### Data
# # # # #
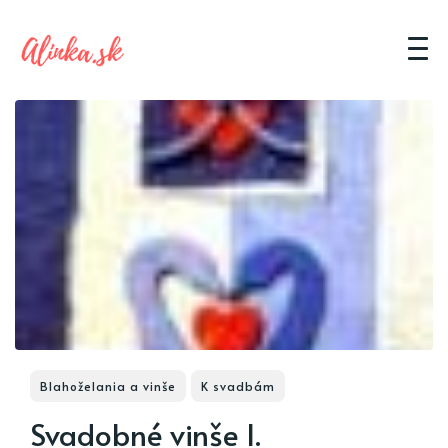
Blahoželania a vinše
K svadbám
Svadobné vinše I.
# # # # #
### Assigned task
Leaving every picture out, output the data exactly as it stands.

### Exercise answer
Blahoželania a vinše
K svadbám
Svadobné vinše I.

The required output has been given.